◆ **EXTRACTED ENTRIES**:
═══

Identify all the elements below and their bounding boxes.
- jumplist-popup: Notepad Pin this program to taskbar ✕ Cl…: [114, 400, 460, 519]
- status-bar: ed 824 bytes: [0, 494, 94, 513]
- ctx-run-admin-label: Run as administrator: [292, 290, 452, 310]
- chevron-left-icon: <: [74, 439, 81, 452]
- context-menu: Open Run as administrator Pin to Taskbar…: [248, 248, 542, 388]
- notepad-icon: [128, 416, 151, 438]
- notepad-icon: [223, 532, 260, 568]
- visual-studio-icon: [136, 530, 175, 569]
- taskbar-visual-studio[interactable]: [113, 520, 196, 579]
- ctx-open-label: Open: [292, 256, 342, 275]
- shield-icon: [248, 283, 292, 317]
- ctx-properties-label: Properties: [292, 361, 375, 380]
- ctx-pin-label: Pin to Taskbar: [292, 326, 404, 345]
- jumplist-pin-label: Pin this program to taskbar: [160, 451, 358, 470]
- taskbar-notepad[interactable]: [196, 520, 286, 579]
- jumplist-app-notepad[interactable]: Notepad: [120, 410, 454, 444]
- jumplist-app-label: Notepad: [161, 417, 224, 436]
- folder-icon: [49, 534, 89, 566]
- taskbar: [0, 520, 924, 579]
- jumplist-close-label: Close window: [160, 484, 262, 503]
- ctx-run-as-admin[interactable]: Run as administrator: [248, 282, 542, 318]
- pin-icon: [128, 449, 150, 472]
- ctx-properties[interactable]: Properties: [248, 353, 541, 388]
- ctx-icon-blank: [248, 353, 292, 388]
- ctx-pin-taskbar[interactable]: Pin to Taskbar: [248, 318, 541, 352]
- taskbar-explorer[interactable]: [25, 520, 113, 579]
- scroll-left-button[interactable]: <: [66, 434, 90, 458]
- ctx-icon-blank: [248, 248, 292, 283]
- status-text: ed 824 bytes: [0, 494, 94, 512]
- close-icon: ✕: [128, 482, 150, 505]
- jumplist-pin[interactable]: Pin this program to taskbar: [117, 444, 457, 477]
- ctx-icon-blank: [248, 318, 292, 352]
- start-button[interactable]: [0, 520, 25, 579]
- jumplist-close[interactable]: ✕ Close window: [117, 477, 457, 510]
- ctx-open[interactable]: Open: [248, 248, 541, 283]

═══

◆ **AIM OF THE TASK**: Copy each line of the material where "left" is found.

◆ **RESULT OF THIS EXERCISE**:
- chevron-left-icon: <: [74, 439, 81, 452]
- scroll-left-button[interactable]: <: [66, 434, 90, 458]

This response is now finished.